Saturday, October 13, 2012

How the Grand Bargaineers Hurt America


Jon Chait writes that "the liberal critique of Peterson Inc. is that its advocacy of deficit reduction is wrong," but that his critique is different. Rather, his issue is "that these groups are very bad at understanding how to achieve their goal." The problem, according to Chait, is that the professional deficit scold industry fails to adequately account for the fact that it's the modern conservative movement's foundational opposition to tax increases that prevents deficit reduction. Noam Scheiber, reviewing Bob Woodward's book, seems to have a similar critique:
Woodward argues that the White House and Congress failed to reach a major deficit-reduction deal last summer because Obama didn’t provide the necessary leadership, even though this thesis is untethered from Woodward’s own reporting, to say nothing of reality.

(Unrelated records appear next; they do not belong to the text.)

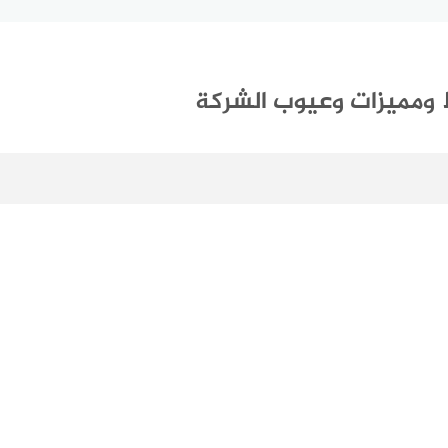
ومميزات وعيوب الشركة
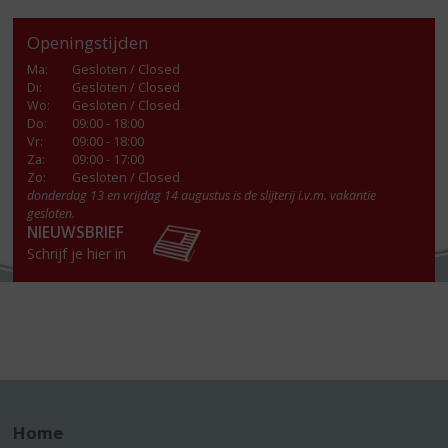
Openingstijden
Ma
:
Gesloten / Closed
Di
:
Gesloten / Closed
Wo
:
Gesloten / Closed
Do
:
09:00 - 18:00
Vr
:
09:00 - 18:00
Za
:
09:00 - 17:00
Zo:
Gesloten / Closed
donderdag 13 en vrijdag 14 augustus is de slijterij i.v.m. vakantie
gesloten.
NIEUWSBRIEF
Schrijf je hier in
Home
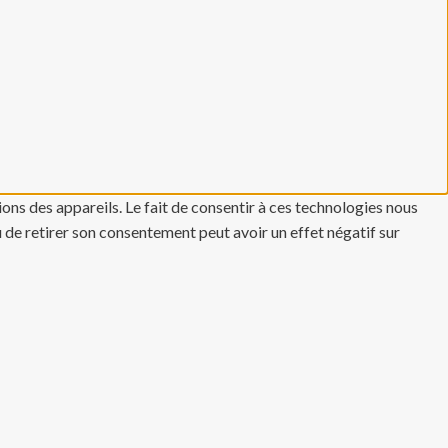
ons des appareils. Le fait de consentir à ces technologies nous
u de retirer son consentement peut avoir un effet négatif sur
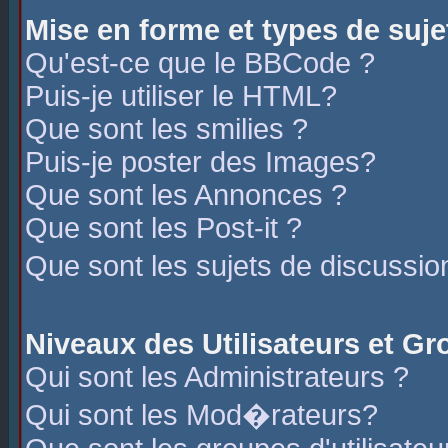
Mise en forme et types de suje
Qu'est-ce que le BBCode ?
Puis-je utiliser le HTML?
Que sont les smilies ?
Puis-je poster des Images?
Que sont les Annonces ?
Que sont les Post-it ?
Que sont les sujets de discussio
Niveaux des Utilisateurs et G
Qui sont les Administrateurs ?
Qui sont les Mod�rateurs?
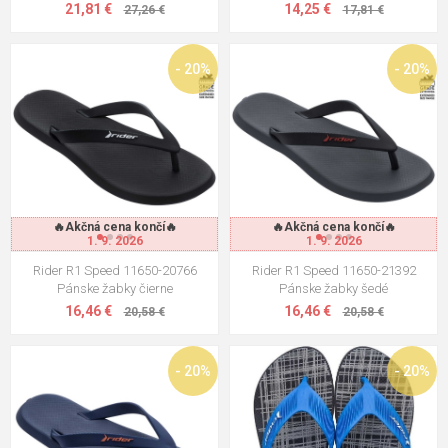
21,81 €
14,25 €
27,26 €
17,81 €
- 20%
- 20%
🔥Akčná cena končí🔥
🔥Akčná cena končí🔥
1. 9. 2026
1. 9. 2026
Rider R1 Speed 11650-20766
Rider R1 Speed 11650-21392
Pánske žabky čierne
Pánske žabky šedé
16,46 €
16,46 €
20,58 €
20,58 €
- 20%
- 20%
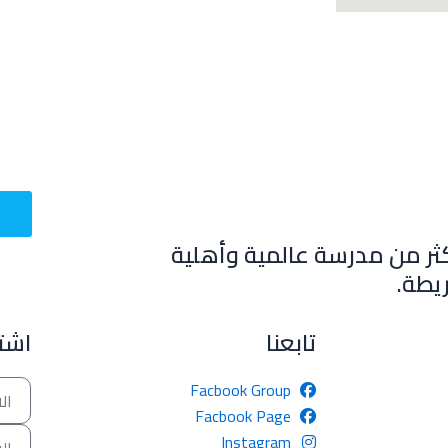
ثر من مدرسة عالمية وأهلية
يطة.
تابعنا
اشتر
Name
Facbook Group
Facbook Page
Email
Instagram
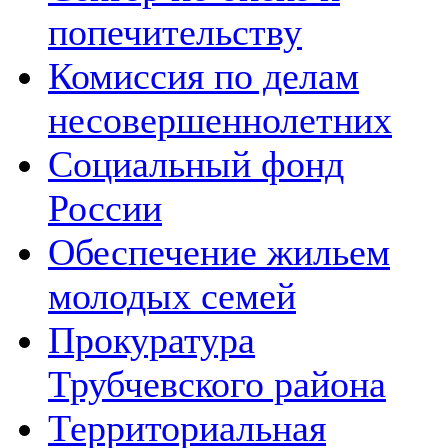
попечительству
Комиссия по делам
несовершеннолетних
Социальный фонд
России
Обеспечение жильем
молодых семей
Прокуратура
Трубчевского района
Территориальная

Betsey Stevens & Justin Wolfers offer a similar argument in Bloomberg View this week, noting that over the past generation Democrats have consistently been the party of fiscal responsibility and the GOP the party of high debt. That is all, I think, correct. But I'd like to push the idea that the deeper critique is also correct—the focus on long-term fiscal policy is misguided and it's the misguided nature of this focus that helps drive the odd interventions into partisan politics.